У „электронного мозга" нет зрительного воображения, он не умеет перестраивать абстрактные слова в конкретные картины и снова превращать эти картины в словесные (абстрактные!) обозначения на другом языке. А ведь только так и работают высококвалифицированные переводчики-синхронисты, про которых порою шутят, что они не понимают того, о чем говорят.
Да что переводчики! Спросите своего знакомого: „Что бы ты взял с собой, отправляясь на необитаемый остров на пару недель?" - и ручаюсь, он начнет мысленно осматривать содержимое своих шкафов... Японские нейропсихологи просили испытуемых перечислять по памяти крупные города Японии, н как только бойкое начало сменялось затяжными паузами, советовали: „А вы представьте себе карту!" - после чего темп ответов становился ровным, ибо пространственная схема поиска делала его простым и отчетливым.
Если же вернуться снова к переводчикам, то им хорошо известно свойство любого естественного языка - его гибкость, которая определена тем, что слова принадлежат к «размытым множествам», значения которых четко не фиксированы. Этой особенностью естественные языки отличаются от искусственных, логически безупречных, используемых для описания жестко формализованных явлений и процессов. Идеальный искусственный язык строится по принципу: «Каждому явлению - один и только один знак, каждому знаку - одно и только одно явление» (конструкторы таких языков изо всей мочи стремятся к этому, и творения их получаются чудовищно жесткими и унылыми).
Естественный язык обращается со словом вольно; у слова «порядок" - почти два десятка значений, у слова «строить» - свыше десяти... Лингвисты говорят, что значение слова поддается влиянию контекста: «порядок на производстве» и «хороши у вас на производстве порядки" - это разные «порядки». Потому что слово вставлено в широкую картину, но не слов только, а и образов, которые этими словами вызваны, образов зрительных (пусть даже и ощущаемых очень смутно)
Вместе с тем взаимоотношения между речью и зрительным образом (не лишне напомнить, что современная психология понимает под образом "все накопленные и организованные знания организма о себе самом и о мире, в котором он существует», а эти знания „заключают в себе нечто гораздо большее, чем картины") чрезвычайно тесны и многообразны. Выготский писал: «Речь освобождает ребенка от непосредственных впечатлений, способствует формированию его представлений о предмете, она дает ребенку возможность представить себе тот или иной предмет, который он не видел, и мыслить о нем».
Но зададимся вопросом : что случится, если ребенок или взрослый услышит слово, не имевшее для него до сих пор связи со зрительным опытом? Оказывается, человек воображает в этом случае нечто произвольное, ориентируясь на звукопись,- те образы и эмоции, которые вызывает обычно у «носителей языка» мелодика звуков и звукосочетаний.

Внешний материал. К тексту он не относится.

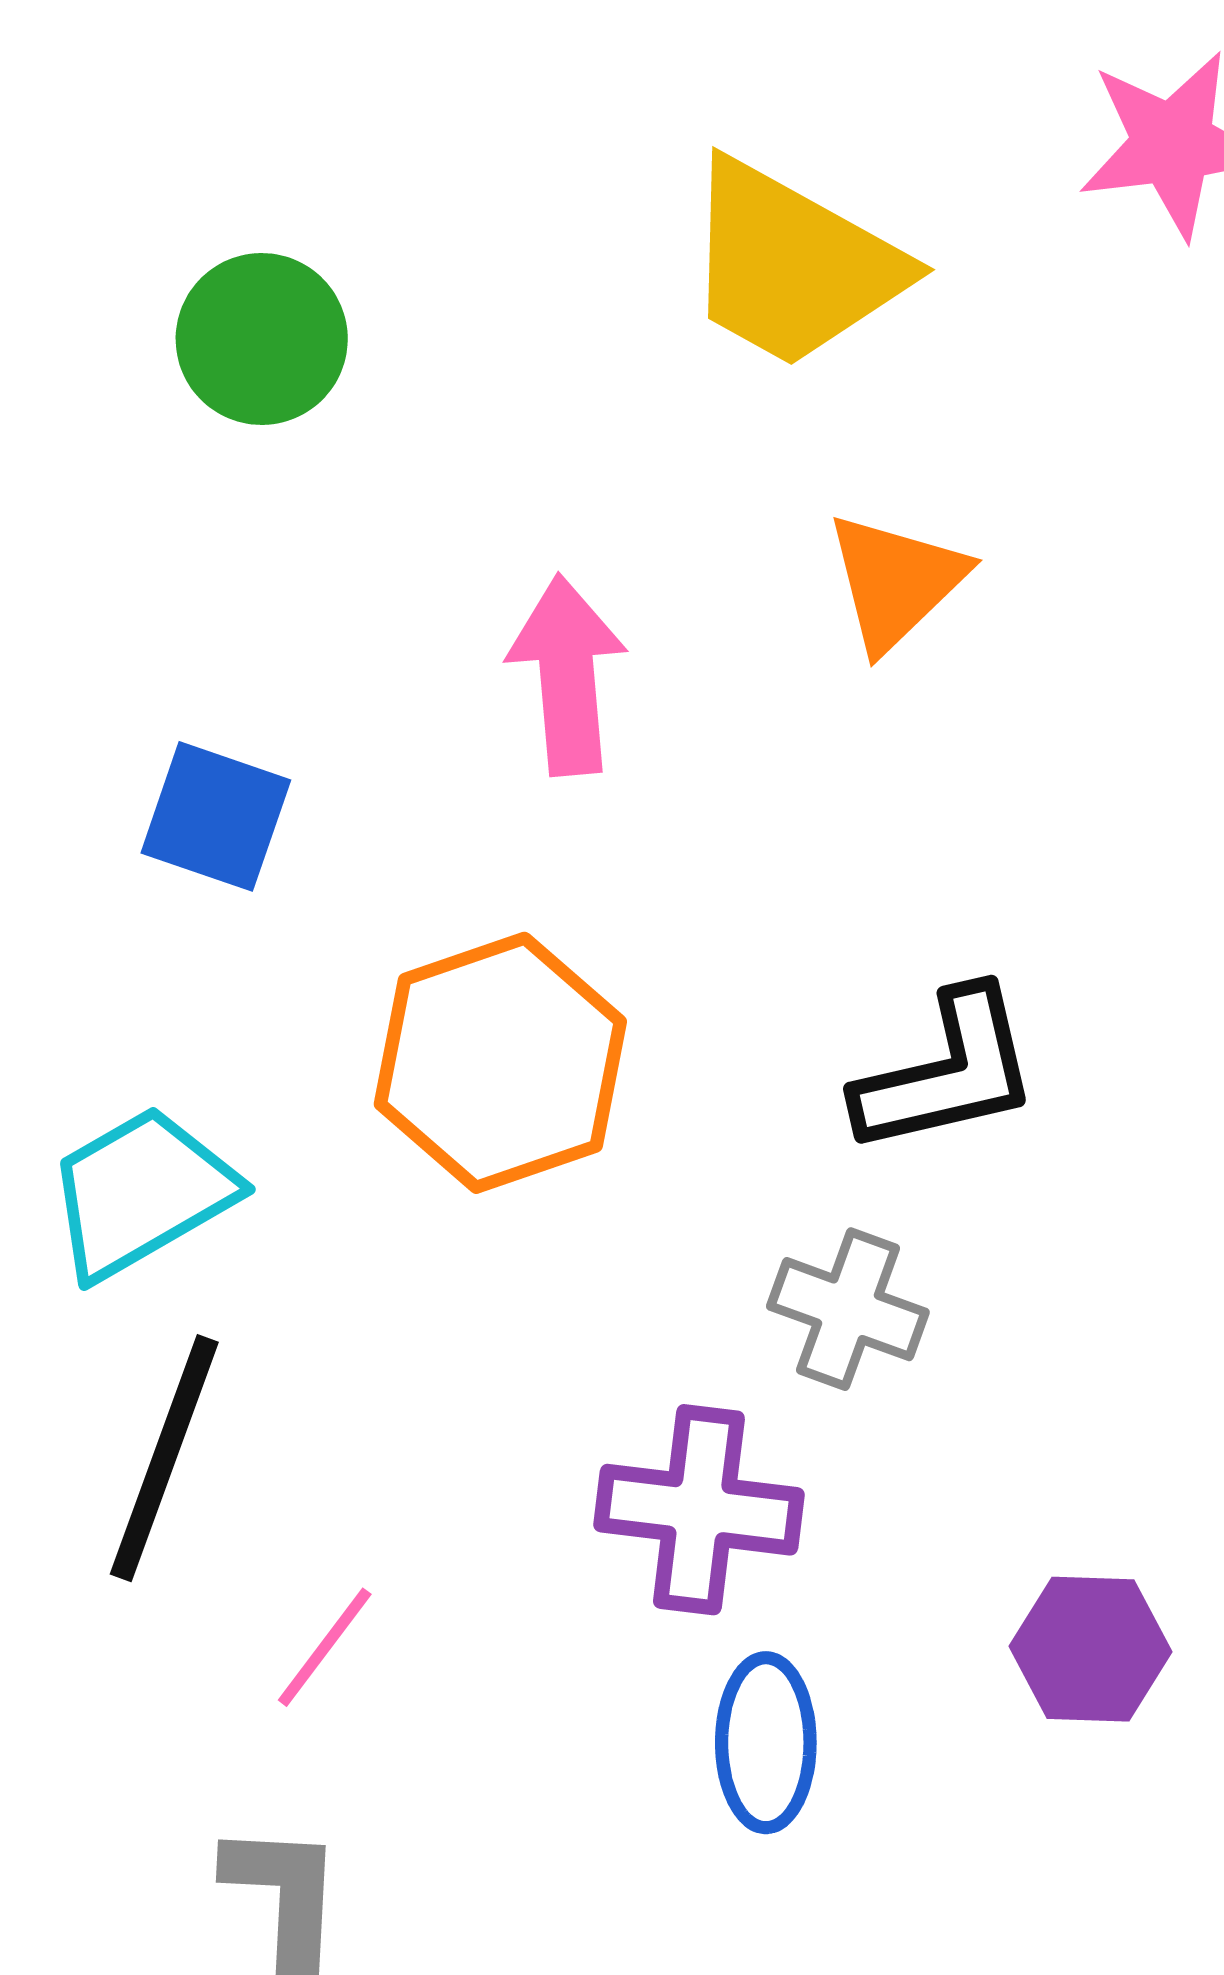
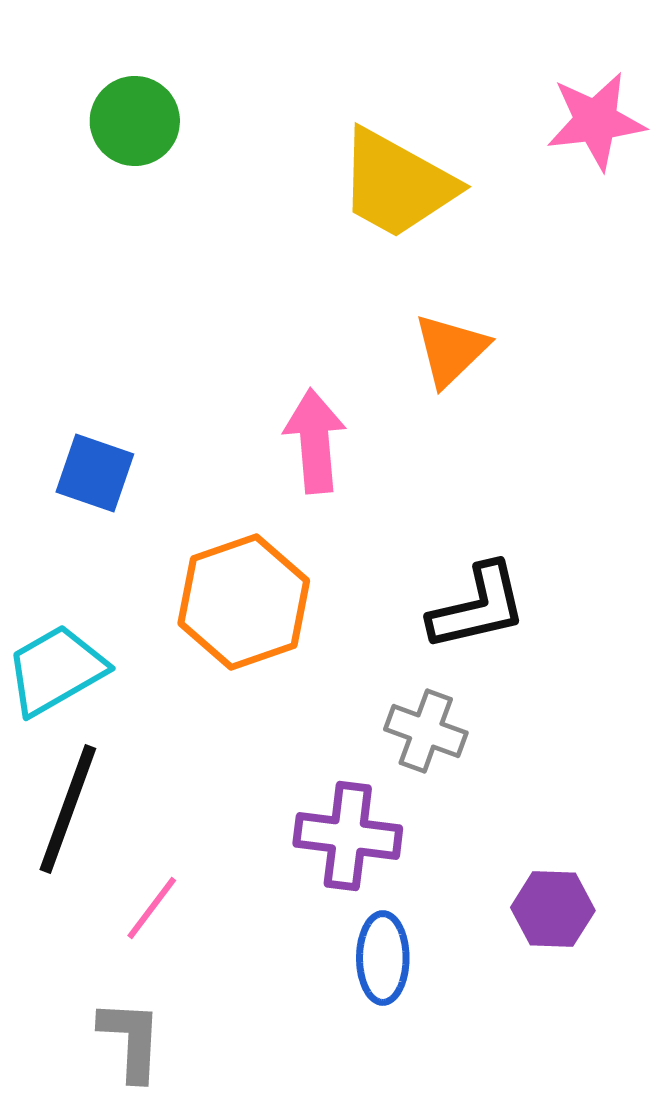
green circle: (262, 339) -> (135, 121), moved
pink arrow: (567, 675) -> (315, 441), moved

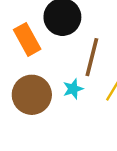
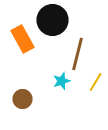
brown circle: (32, 95) -> (23, 99), moved, size x0.6

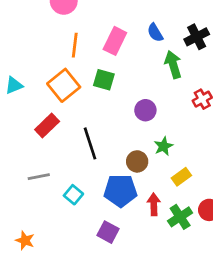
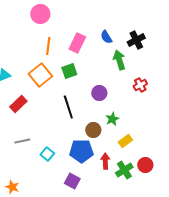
green square: (104, 80) -> (69, 71), turned -35
red rectangle: (47, 125) -> (18, 104), moved
black line: (90, 143) -> (68, 107), moved

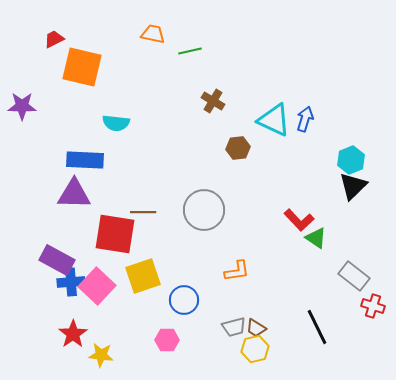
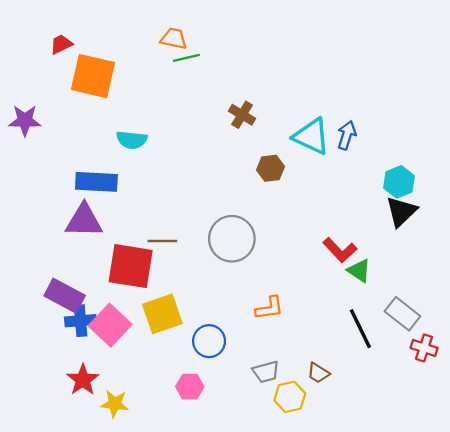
green line: (190, 51) -> (186, 58), moved
black line: (317, 327) -> (360, 329), moved
brown trapezoid: (256, 328) -> (318, 373), moved

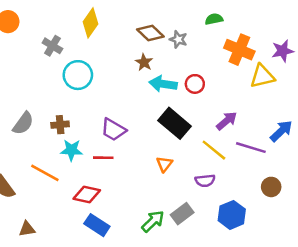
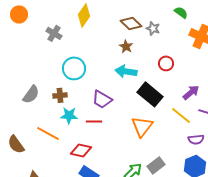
green semicircle: (214, 19) -> (181, 12), turned 48
cyan circle: (78, 75) -> (74, 68), moved
cyan arrow: (163, 84) -> (126, 71), moved
orange triangle: (164, 164) -> (142, 126), size x1.6
purple semicircle: (205, 181) -> (196, 139), moved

Не потрудившись заглянуть в словарь, некоторые люди (увы, их не так уж мало...) искренне полагают, что либерал - это «что-то слащавое», вояж - «что-то круглое», реванш - «что-то быстрое, скорое, что-то хорошее». Вот почему обучение языку предполагает непременное зрительное обучение новым образам, новым формам, новым пространственным представлениям. Нет нужды отрицать, что такое обучение можно вести и словами, если слова эти отобраны и выстроены в художественное произведение мастером - писателем.
Это одна сторона вопроса. Другая заключается в том, что слово, связанное со зрительным образом, производит над ним крайне важную операцию - освобождает от частностей, от мелких, второстепенных подробностей. В слове „дом" заключены все бывшие, существующие и будущие дома. Однако такое обобщение совершается не мгновенно, а на протяжении длительного времени, нередко тысячелетий. В языках народностей, стоящих на иной, нежели европейцы, ступени языкового абстрагирования, можно встретить, например, „свыше тридцати разрядов числительных", использующихся для обозначения различных предметов (это установил этнограф Е. А. Крейнович, изучавший быт нивхов - обитателей Сахалина и низовья Амура).
Одни числительные служат для подсчета мелких круглых предметов - пуль, дробинок, яиц, икринок, капель воды; другие - для длинных предметов, таких, как деревья, ребра, волоски, дороги, кишки; третьи - для листов бумаги, циновок, одеял и иных плоских тонких вещей; четвертые - для вещей, употребляющихся парами (рукавиц, весел, глаз, лыж, сережек). Есть особые числительные для сетей, совсем иные - для лодок, специальные - для нарт. Связки рыбы, предназначенной для людей, нивхи подсчитывают не так, как те же связки рыбы - пищи для собак.
Но вот странность: числительными для икринок и капелек воды у нивхов служили... топоры! Почему? Ученый полагает, что здесь речь идет не о современном железном топоре, а «об овальном топоре каменного века», что в числительных нивхов запечатлелась и сохранилась до наших дней «одна из древнейших классификаций, созданных людьми каменного века». Если это так, то еще раз подтвердилось известное положение: числительные, эти предельно абстрактные понятия, выработаны из сугубо конкретного зрительного материала.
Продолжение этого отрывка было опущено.